Yanzhou Coal Mining Co., the fourth-biggest Chinese coal miner by market value, increased at least 2.5 percent in both Hong Kong and Shanghai. China Petroleum & Chemical Corp., also known as Sinopec, climbed 2.2 percent after the Shanghai Securities News reported the refiner may open its shale gas business to private investment. Preliminary manufacturing data due tomorrow is expected to signal a fifth month of contraction.
The Hang Seng China Enterprises Index rose 1.1 percent to 9,995.39 at the close, and the Shanghai Composite Index added 0.8 percent to 2,024.95. The Shanghai gauge rebounded from early losses after breaching the 2,000 threshold that analysts have cited as a trigger for state-linked funds to enter the market and the state to announce measures to support growth. Stocks have rebounded from near these levels at least three times this year as the government took steps to reduce money-market rates and speed infrastructure spending.

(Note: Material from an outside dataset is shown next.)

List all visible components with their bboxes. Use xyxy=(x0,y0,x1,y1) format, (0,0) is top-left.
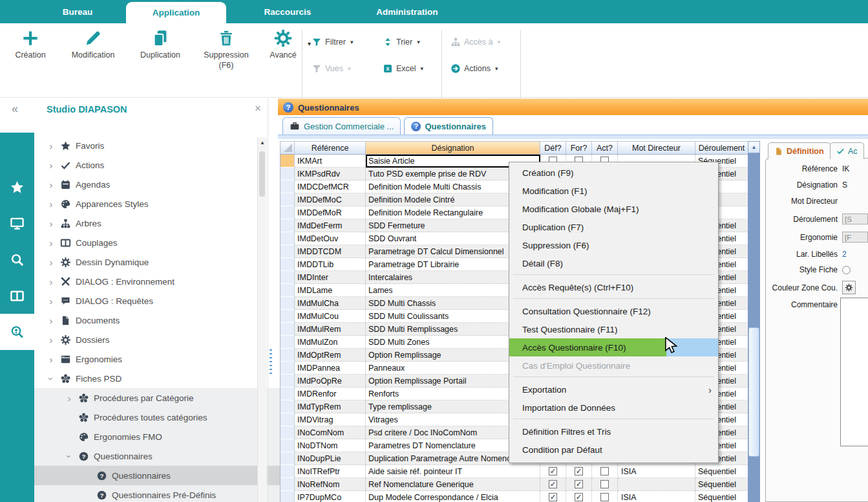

“The stock market is approaching the level which the government can’t tolerate,” said Cai Feng, a strategist at Guoyuan Securities Co. in Shanghai. “The level of 2,000 is more crucial. The government will use tactics including policies, public opinion and funds. In terms of injection of funds, it will increase holdings of big state-owned companies and buy index ETFs.”
Hong Kong’s Hang Seng Index ended little changed at 22,836.52. The CSI 300 Index and the China AMC CSI 300 Index exchange-traded fund both increased 1 percent. Trading volume on the Shanghai index was 32 percent below the 30-day average, according to data compiled by Bloomberg.
Calls to China Investment Corp., the sovereign fund that holds the government’s stakes in banks and brokerages, were not answered today.
The Shanghai measure has lost 4.3 percent this year on speculation slowing economic growth will curb earnings and a flood of initial public offerings would divert funds. The government said this week it plans to have about 100 IPOs from June through the end of this year.
Industrial-output and investment growth unexpectedly decelerated last month, while new building construction fell 22 percent in the first four months of the year. New-home prices rose in April in the fewest cities in a year and a half as developers offered discounts.
The Shanghai index should break below the 2,000 level as the weaker property market drags down the economy, Hao Hong, China equity strategist at Bocom International Holdings Co., said in an e-mailed response to questions. The gauge is at risk of falling to 1,800, according to Lim Say Boon, Singapore-based chief investment officer at DBS regional wealth management.
HSBC Holdings Plc and Markit Economics are scheduled to release their flash manufacturing Purchasing Managers’ Index tomorrow. The gauge probably rose to 48.3 from the final reading of 48.1 a month earlier, according to the median estimate of Bloomberg surveys. A reading below 50 indicates contraction.
China’s economy is still facing downward pressure and the government needs to cut lenders’ reserve-requirement ratios, Zhu Baoliang, head of the State Information Center’s economic forecasting department, said at a briefing in Beijing yesterday.
Yanzhou Coal increased 2.7 percent in Hong Kong and 2.5 percent in Shanghai. The presidents of China and Russia failed to sign a $400 billion gas supply deal at a meeting yesterday in Shanghai. The Chinese government sees expanding gas supply as a way to curb air pollution that has frequently exceeded limits recommended by the World Health Organization.
Sinopec climbed 2.2 percent after the Shanghai Securities News reported the company will court private investors for shale gas exploration, transport and sales. Great Wall Motor Co., a sport-utility vehicle maker, rose for a sixth day in Hong Kong, adding 3.5 percent to extend gains on a plan to expand in Russia.
Lenovo Group Ltd., the world’s largest maker of personal computers, gained 3.4 percent in Hong Kong after reporting a 25 percent jump in fourth-quarter profit as its desktop models and mobile devices gained global market share.
The Bloomberg China-US Equity Index of the most-traded Chinese stocks in the U.S. and the iShares China Large-Cap ETF, both declined 0.6 percent yesterday.
Futures on the Standard & Poor’s 500 Index rose 0.2 percent. The equity measure dropped yesterday as retailers from Staples Inc. to Urban Outfitters Inc. missed earnings estimates and smaller companies slid.
(A previous version of this story stated an incorrect percentage move for Yanzhou Coal at the close.)